The St. Louis Rams, just like the mighty Gateway Arch and the St. Louis Cardinals, will eventually prove to be timeless institution and a tremendous representative of St. Louis throughout the United States and the world.
50 years from now, names like Kurt Warner, Marshall Faulk, Isaac Bruce, Dick Vermeil, and yes, perhaps a Sam Bradford, will be etched into the fabric of St. Louis sports history like the names of Stan Musial, Enos Slaughter, Lou Brock, Bob Gibson, and Ozzie Smith are today.
Another name that will be carved into the granite of the collective memory and legacy of St. Louis sports fans and citizens in general will certainly be none other than Missouri's own Enos Stanley Kroenke, who will one day be remembered for generations as the man who cemented and sealed the legacy of NFL football here with a proud and great NFL franchise, the Rams of St. Louis.
This is "Silent" Stan's opportunity to be remembered forever as a champion for Missouri and a champion for St. Louis.
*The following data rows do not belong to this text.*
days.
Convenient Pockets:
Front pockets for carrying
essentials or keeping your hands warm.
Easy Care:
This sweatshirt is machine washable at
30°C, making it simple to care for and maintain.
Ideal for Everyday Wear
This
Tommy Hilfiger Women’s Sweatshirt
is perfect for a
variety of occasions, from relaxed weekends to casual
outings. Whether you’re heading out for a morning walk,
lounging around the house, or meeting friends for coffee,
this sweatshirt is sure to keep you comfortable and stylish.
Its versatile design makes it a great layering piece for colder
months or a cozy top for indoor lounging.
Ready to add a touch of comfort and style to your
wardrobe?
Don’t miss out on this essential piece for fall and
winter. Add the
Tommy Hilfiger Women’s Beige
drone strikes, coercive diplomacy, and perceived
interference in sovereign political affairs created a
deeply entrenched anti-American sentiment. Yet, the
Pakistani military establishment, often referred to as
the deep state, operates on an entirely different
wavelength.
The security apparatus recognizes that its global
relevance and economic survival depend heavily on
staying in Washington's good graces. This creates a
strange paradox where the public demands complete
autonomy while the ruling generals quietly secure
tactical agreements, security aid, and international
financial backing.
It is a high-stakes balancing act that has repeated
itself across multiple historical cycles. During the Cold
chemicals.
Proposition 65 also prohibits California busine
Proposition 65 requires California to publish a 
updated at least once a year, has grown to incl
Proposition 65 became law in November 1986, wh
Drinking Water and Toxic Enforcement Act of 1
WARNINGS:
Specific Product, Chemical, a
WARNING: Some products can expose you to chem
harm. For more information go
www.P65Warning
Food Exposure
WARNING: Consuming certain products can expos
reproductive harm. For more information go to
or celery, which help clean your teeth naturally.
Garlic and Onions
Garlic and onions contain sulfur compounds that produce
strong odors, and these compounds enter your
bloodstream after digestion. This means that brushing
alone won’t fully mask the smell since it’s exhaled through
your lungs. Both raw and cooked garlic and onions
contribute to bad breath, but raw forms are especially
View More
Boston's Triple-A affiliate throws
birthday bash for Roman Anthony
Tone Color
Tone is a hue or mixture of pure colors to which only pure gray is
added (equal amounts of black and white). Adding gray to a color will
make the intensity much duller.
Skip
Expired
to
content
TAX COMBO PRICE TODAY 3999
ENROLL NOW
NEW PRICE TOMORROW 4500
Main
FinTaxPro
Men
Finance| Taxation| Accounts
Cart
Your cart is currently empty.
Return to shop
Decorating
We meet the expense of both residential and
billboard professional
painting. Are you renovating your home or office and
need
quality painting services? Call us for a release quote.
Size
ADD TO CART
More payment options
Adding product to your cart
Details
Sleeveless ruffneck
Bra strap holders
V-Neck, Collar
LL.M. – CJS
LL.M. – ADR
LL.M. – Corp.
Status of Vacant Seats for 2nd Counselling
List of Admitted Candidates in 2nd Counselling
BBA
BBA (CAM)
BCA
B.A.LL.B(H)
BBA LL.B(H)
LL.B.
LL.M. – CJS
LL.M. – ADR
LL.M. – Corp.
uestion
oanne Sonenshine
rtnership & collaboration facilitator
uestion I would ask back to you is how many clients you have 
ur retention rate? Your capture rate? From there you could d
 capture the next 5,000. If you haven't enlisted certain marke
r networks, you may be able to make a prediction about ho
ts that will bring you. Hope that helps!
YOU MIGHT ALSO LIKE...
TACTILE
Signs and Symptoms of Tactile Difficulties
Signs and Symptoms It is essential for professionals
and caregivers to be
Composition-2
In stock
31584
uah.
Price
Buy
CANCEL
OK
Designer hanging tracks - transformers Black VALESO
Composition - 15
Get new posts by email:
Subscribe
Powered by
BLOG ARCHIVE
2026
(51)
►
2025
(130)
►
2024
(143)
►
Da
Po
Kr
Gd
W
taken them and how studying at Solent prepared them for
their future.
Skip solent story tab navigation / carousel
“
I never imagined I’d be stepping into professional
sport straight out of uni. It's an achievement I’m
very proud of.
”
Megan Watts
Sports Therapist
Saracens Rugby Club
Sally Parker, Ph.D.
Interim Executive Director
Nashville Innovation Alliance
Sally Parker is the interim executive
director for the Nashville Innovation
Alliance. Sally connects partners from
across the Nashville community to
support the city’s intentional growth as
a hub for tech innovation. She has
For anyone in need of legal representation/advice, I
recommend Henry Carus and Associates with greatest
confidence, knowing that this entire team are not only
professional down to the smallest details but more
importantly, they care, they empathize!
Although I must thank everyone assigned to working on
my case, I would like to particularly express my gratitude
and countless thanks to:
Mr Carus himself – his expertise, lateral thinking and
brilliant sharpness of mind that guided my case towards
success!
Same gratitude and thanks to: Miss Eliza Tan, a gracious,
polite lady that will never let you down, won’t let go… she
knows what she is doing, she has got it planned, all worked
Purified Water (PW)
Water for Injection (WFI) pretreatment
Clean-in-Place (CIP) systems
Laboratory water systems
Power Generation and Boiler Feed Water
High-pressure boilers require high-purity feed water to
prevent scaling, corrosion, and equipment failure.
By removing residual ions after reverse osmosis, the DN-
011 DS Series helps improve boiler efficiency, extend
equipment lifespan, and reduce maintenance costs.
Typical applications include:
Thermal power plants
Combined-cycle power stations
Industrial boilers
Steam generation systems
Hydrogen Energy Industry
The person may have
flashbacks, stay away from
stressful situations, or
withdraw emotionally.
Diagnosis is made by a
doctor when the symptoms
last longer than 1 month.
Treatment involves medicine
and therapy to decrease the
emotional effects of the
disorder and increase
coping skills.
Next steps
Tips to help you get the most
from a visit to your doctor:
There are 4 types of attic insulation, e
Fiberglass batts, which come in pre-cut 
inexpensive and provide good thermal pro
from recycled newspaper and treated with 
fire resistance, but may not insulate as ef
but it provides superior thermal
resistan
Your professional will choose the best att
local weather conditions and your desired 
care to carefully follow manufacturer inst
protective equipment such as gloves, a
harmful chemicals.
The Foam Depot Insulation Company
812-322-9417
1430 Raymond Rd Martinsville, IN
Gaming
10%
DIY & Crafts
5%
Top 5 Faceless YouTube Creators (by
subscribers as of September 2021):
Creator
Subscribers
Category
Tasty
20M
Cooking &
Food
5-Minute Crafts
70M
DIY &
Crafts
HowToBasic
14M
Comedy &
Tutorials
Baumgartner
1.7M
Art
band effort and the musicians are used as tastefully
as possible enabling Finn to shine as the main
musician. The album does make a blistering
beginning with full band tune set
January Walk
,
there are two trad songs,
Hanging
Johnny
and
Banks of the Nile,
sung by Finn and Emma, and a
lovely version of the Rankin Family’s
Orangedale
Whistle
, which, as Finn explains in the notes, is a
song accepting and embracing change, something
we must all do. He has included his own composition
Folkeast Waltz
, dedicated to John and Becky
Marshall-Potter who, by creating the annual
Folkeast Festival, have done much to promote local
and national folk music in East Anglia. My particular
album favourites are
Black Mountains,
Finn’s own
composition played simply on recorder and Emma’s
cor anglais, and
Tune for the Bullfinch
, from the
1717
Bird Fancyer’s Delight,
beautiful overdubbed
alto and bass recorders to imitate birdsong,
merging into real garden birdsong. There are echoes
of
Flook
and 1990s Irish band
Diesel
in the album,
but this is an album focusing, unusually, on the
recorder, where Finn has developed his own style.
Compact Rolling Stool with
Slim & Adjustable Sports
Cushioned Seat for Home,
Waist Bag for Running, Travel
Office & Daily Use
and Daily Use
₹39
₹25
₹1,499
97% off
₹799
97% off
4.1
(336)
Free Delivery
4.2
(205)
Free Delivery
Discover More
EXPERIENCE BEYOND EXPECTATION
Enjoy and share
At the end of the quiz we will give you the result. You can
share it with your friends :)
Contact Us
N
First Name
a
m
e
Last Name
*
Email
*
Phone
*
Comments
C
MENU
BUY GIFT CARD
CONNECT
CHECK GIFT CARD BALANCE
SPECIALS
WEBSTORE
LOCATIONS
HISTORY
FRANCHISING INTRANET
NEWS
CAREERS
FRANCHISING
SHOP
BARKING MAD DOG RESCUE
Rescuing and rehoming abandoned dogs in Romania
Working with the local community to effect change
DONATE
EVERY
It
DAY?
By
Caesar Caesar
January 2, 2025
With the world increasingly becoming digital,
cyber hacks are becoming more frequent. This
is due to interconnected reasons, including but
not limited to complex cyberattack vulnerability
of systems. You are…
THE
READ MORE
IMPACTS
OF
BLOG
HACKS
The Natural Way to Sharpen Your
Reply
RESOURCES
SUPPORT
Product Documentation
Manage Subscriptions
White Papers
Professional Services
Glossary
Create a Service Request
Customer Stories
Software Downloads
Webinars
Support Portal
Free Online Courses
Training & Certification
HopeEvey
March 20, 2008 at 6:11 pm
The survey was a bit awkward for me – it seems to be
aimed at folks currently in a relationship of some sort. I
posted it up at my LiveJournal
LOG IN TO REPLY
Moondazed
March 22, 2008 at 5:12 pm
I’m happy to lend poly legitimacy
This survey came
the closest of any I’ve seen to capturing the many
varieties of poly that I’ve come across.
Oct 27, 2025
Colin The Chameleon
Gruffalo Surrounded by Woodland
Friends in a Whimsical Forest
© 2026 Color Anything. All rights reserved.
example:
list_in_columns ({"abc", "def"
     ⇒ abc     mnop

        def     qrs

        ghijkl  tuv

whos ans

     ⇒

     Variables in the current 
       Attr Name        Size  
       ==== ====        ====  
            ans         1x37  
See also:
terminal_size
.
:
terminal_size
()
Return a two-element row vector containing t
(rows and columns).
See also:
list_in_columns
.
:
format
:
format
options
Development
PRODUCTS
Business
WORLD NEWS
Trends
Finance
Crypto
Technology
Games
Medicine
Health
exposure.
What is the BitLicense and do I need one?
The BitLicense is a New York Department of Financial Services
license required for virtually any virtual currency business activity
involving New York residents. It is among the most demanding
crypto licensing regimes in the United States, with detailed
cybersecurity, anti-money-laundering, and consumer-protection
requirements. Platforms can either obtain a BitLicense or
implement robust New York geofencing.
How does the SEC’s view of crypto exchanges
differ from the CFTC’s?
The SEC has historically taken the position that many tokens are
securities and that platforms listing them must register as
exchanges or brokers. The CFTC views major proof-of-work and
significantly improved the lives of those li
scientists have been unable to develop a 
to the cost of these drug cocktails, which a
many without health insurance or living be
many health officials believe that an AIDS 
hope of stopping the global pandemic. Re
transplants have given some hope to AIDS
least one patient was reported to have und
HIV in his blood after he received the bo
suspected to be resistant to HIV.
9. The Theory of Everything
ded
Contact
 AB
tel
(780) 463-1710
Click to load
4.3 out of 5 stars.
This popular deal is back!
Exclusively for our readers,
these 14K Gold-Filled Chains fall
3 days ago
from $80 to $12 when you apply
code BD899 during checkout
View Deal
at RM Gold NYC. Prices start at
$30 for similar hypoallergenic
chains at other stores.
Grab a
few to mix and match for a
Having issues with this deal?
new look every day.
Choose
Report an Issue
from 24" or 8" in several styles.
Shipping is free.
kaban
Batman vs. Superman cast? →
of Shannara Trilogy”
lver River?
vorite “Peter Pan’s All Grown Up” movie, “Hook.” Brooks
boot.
It is Kroenke's opportunity, in his own way, to speak louder than ever. He will not pass on this opportunity. Ultimately, his voice will forever be heard.
Just watch and see.
Enos Stanley Kroenke, with the aid of his highly capable right-hand man Kevin Demoff, will make his mark.
It will be interesting to see if the Rams do indeed get the prized Bottle District property adjacent to the Edward Jones Dome. Perhaps elite developer Stan Kroenke would develop a "Ballpark Village" type area that the Cardinals have not delivered and help revitalize downtown and this city in the process.
And it will never be forgotten here in the Show-Me State, where, as "Silent" Stan Kroenke will indeed so prove, that actions do in fact speak much louder than words.